Grade Level: Kindergarten

Lesson Title: Columbus Day- Columbus’s 3 Ships; Review

Curriculum Areas Addressed: Social Studies, Language Arts

Time Required: 30-45 minutes

Instructional Groupings: Whole group; Small groups


SSKH1 The student will identify the purpose of national holidays and describe the people or events celebrated.

b. Columbus Day (Christopher Columbus)

ELACCKRL1: With prompting and support, ask and answer questions about key details in a text.

ELACCKSL2: Confirm understanding of written texts read aloud or information presented orally or through media by asking and answering questions about key details and requesting clarification if something is not understood.

As a result of this lesson/unit students will…

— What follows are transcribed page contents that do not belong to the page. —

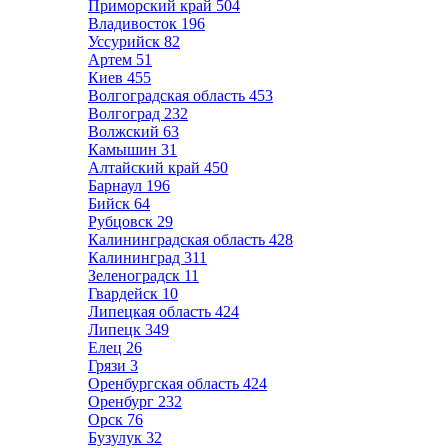
Приморский край
504
Владивосток
196
Уссурийск
82
Артем
51
Киев
455
Волгоградская область
453
Волгоград
232
Волжский
63
Камышин
31
Алтайский край
450
Барнаул
196
Бийск
64
Рубцовск
29
Калининградская область
428
Калининград
311
Зеленоградск
11
Гвардейск
10
Липецкая область
424
Липецк
349
Елец
26
Грязи
3
Оренбургская область
424
Оренбург
232
Орск
76
Бузулук
32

By understanding the significance of Columbus Day, students will learn to respect and honor Christopher Columbus.

Through their understanding of the significance of Columbus Day, students will become respectful members of their communities.


How did Christopher Columbus get to the Americas?

What were the names of the three ships Columbus sailed on?

Why/when/how do we celebrate Columbus Day?


“In 1492, Columbus sailed the ocean blue”

Christopher Columbus set sail with three ships- the Nina, Pinta, and Santa Maria

Columbus sailed West to try to find a new route to Asia- however, he discovered the Americas.

In October (on the second Monday) we remember Columbus’s first trip to the Americas.

We celebrate Columbus Day with parades.

Do (Skills): Identify, list, recognize, recall, create, design, discuss

Steps in the Lesson: Include the attention getter or the hook for the lesson, the introduction, the lesson procedures including ideas for wholeclass, small group, and individual instructions; differentiated activities

Attention Getter or Hook:

Draw Columbus’s three ships on the whiteboard. Have the students discuss with a neighbor why they believe the ships on are the board- allow the students to share their answers with the class.

The teacher will also be wearing a Christopher Columbus sailor’s hat to grab the students’ attention. Let the students know they will be receiving their own sailor hat at the end of the lesson.


Explain to the students that today they will be specifically learning about Christopher Columbus’s ships.

Ask the students if they know how many ships Columbus sailed on, or the names of the ships.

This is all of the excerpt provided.